◆ Dataset ◆
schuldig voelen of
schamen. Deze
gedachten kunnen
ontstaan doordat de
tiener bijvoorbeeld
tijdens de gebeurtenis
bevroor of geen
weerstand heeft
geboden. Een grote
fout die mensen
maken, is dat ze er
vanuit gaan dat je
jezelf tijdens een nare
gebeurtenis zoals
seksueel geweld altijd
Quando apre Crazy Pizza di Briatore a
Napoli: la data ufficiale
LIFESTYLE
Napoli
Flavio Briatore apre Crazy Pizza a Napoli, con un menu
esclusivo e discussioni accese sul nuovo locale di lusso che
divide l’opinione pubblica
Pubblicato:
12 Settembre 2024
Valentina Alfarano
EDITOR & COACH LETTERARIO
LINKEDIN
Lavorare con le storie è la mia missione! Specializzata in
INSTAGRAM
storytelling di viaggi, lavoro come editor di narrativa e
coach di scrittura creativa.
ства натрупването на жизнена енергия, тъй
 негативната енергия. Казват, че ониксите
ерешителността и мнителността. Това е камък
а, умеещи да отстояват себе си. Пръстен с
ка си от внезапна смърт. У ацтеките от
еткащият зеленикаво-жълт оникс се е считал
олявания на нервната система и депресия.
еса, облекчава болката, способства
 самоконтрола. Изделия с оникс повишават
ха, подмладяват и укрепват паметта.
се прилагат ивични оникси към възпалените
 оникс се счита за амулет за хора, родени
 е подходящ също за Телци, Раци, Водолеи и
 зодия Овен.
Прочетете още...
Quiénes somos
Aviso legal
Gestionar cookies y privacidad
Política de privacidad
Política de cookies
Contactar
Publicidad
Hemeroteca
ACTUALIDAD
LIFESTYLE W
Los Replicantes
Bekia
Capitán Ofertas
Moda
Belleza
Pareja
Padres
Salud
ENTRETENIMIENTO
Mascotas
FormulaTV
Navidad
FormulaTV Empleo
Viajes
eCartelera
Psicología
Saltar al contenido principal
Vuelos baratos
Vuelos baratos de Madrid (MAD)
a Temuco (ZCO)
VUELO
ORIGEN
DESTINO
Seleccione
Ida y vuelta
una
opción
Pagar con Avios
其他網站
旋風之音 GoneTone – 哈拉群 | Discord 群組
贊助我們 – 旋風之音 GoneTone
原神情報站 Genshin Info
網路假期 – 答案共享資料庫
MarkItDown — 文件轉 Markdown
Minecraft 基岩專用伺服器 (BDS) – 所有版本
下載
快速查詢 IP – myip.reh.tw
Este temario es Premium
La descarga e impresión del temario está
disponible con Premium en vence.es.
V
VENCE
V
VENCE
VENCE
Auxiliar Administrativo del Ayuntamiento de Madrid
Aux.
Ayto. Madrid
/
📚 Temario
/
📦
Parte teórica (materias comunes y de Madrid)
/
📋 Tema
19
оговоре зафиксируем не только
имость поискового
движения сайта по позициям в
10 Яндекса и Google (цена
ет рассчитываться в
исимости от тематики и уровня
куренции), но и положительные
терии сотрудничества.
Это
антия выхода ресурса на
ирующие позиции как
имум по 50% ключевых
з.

◆ Exercise requirements ◆
Lines after the one containing "seksueel geweld altijd" are not part of the task. Output the entries exactly from their first line through that one.

◆ Output for this task ◆
schuldig voelen of
schamen. Deze
gedachten kunnen
ontstaan doordat de
tiener bijvoorbeeld
tijdens de gebeurtenis
bevroor of geen
weerstand heeft
geboden. Een grote
fout die mensen
maken, is dat ze er
vanuit gaan dat je
jezelf tijdens een nare
gebeurtenis zoals
seksueel geweld altijd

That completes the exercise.